**Exercise requirements**
The whole listing needs retyping exactly; keep the pictures out of it.

**Given data**
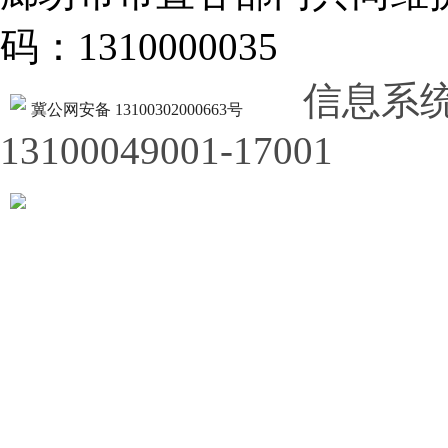
码：1310000035
信息系
冀公网安备 13100302000663号
13100049001-17001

**Finished exercise**
码：1310000035
信息系
冀公网安备 13100302000663号
13100049001-17001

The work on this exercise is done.